I asked Nycole, what keeps her going and what types of support she needs the most, and her answer was simple, yet profound. She spoke of how important it is to be kind. She says, “Be kind to the cashier at the grocery store. Be kind to the teachers trying to reach their students through technology. Be kind to the healthcare worker who explains the need for restricted visitations, and ask your neighbors how they are doing before asking if they have heard the latest on the corona virus. The truth is we rarely know the worries and anxieties that are facing those we meet throughout our day”.  As a nurse, Nycole understands better than most, the importance of kindness, compassion, and grace. Nurses have always been there during times of stress and fear, and nurses understand that kindness builds bridges that find solutions.

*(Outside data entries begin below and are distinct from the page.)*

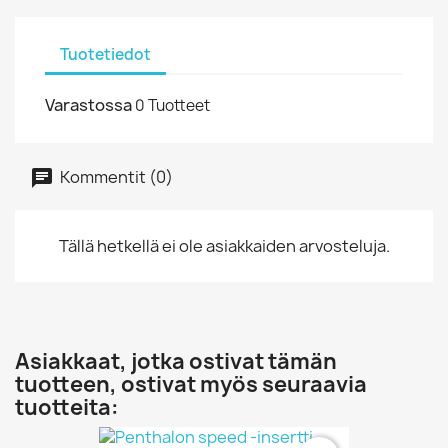
Tuotetiedot
Varastossa
0 Tuotteet
Kommentit (0)
Tällä hetkellä ei ole asiakkaiden arvosteluja.
Asiakkaat, jotka ostivat tämän
tuotteen, ostivat myös seuraavia
tuotteita: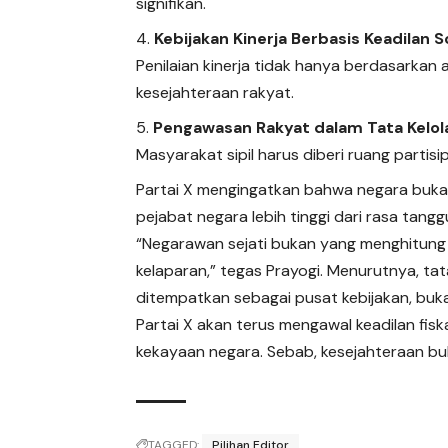
signifikan.
Kebijakan Kinerja Berbasis Keadilan S
Penilaian kinerja tidak hanya berdasarkan 
kesejahteraan rakyat.
Pengawasan Rakyat dalam Tata Kelo
Masyarakat sipil harus diberi ruang partis
Partai X
mengingatkan bahwa negara bukan
pejabat negara lebih tinggi dari rasa ta
“Negarawan sejati bukan yang menghitung
kelaparan,” tegas Prayogi. Menurutnya, tata
ditempatkan sebagai pusat kebijakan, bu
Partai X akan terus mengawal keadilan fisk
kekayaan negara. Sebab, kesejahteraan buka
TAGGED:
Pilihan Editor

Nycole ended our talk sharing a story of such kindness that gave her motivation when she needed it most. She said that she came home one afternoon, after a long day of testing, and phone calls, and fear, and she simply wanted to decontaminate, take a hot shower, and attempt to experience some sense of normalcy. When she arrived at home, she found a package with a note. Inside the package was a couple of pairs of leggings. The note explained that the leggings were for her to wear under her scrubs so that she could remove her scrubs after work without having to wear the scrubs inside the house. Nycole said that the gesture and thoughtfulness meant so much and gave her the strength to continue the fight.

NURSES like Nycole are all around us, donning their superhero hazmat suits to fight the war against Covid-19, then returning home to be a mom or dad, husband or wife, neighbor and friend.  Our kindness to others is the best way to say THANK YOU!

Nycole Oliver is a Family Nurse Practitioner at Baptist Health – Fort Smith.  She is a graduate of the University of Arkansas at Fort Smith and the University of Southern Alabama.